Records for this task:
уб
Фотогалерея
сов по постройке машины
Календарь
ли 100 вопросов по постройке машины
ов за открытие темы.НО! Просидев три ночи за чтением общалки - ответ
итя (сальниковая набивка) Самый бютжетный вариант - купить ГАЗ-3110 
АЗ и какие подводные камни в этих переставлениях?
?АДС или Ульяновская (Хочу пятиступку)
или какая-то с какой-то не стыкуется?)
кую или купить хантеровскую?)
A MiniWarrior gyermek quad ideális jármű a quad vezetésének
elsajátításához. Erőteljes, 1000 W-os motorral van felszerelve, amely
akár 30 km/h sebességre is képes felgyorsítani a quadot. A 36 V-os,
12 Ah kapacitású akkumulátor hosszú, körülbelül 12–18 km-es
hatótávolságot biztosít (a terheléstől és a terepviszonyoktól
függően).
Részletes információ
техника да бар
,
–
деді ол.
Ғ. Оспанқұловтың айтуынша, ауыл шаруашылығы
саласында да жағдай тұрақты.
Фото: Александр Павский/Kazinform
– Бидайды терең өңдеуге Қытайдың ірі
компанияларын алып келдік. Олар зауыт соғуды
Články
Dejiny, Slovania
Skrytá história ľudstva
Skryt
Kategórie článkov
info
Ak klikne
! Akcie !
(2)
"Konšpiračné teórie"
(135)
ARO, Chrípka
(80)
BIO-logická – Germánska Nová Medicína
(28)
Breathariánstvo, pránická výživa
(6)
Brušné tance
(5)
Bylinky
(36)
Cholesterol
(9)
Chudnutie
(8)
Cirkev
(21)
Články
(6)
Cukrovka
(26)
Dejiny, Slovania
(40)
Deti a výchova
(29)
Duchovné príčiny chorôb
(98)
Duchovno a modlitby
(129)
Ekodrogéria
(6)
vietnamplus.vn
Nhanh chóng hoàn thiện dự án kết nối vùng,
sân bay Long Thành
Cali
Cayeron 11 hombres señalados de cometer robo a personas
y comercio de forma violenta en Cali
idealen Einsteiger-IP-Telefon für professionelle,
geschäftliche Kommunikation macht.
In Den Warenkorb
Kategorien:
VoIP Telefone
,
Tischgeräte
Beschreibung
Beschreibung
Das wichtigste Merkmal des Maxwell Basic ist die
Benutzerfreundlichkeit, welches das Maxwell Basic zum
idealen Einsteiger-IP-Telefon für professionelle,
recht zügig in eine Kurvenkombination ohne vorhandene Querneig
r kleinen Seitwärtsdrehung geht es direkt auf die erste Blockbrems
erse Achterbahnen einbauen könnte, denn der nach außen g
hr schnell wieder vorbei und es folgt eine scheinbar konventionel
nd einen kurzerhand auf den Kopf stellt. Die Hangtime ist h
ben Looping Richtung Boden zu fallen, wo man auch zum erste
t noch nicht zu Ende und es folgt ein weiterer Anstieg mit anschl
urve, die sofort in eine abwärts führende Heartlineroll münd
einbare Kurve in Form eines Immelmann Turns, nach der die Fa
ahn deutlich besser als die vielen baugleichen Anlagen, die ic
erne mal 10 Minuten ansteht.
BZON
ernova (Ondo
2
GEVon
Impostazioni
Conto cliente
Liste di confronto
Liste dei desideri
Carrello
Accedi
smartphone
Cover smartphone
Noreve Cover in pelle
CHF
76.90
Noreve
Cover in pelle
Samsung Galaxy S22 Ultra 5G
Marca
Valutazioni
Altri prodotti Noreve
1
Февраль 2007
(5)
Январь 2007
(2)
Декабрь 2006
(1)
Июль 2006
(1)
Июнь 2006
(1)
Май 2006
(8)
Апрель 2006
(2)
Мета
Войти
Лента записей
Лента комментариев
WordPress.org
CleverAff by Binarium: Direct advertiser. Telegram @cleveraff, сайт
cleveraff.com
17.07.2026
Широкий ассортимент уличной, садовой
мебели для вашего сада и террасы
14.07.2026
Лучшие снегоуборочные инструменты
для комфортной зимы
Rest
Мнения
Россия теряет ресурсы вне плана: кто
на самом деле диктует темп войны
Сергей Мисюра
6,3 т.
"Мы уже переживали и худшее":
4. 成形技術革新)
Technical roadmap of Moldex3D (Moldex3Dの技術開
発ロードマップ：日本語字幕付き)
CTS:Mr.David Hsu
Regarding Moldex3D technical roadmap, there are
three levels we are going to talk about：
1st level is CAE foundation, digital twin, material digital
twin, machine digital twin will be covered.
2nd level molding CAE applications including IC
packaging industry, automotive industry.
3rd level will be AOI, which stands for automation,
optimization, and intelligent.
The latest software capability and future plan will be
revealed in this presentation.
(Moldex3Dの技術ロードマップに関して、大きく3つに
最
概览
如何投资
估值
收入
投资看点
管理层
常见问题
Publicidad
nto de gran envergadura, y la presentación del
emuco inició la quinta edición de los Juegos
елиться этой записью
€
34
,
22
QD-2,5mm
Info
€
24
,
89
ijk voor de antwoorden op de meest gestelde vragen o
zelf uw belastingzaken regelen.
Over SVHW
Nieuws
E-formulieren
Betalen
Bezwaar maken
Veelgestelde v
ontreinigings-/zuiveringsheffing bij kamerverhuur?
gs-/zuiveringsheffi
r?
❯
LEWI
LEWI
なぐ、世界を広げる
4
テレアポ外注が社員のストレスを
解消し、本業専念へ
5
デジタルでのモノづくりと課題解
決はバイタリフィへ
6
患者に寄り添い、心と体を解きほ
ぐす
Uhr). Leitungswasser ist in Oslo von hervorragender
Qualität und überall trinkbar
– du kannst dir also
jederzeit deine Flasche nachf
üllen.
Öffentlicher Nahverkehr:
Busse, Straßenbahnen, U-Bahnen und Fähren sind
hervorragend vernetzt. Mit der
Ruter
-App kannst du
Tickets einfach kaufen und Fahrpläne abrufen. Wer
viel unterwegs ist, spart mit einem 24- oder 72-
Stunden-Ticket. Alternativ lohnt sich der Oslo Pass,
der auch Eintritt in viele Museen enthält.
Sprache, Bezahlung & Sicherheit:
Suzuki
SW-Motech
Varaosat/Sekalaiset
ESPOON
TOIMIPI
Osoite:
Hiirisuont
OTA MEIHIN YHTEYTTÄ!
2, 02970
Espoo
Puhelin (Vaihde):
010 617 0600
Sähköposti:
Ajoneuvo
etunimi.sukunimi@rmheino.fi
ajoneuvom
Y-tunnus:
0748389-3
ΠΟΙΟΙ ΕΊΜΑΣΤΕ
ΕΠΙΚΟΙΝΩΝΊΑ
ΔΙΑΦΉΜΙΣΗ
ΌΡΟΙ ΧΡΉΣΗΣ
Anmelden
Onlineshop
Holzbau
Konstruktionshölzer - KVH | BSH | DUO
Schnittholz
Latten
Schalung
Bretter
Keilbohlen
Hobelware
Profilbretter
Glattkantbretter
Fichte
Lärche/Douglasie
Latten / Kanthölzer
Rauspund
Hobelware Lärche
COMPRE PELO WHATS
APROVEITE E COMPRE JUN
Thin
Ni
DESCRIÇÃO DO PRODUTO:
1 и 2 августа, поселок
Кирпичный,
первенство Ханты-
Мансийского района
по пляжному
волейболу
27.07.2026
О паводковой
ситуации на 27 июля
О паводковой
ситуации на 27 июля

Problem to work on: Say only how many lines above contain "купить", with no other words.

Answer to the exercise: 2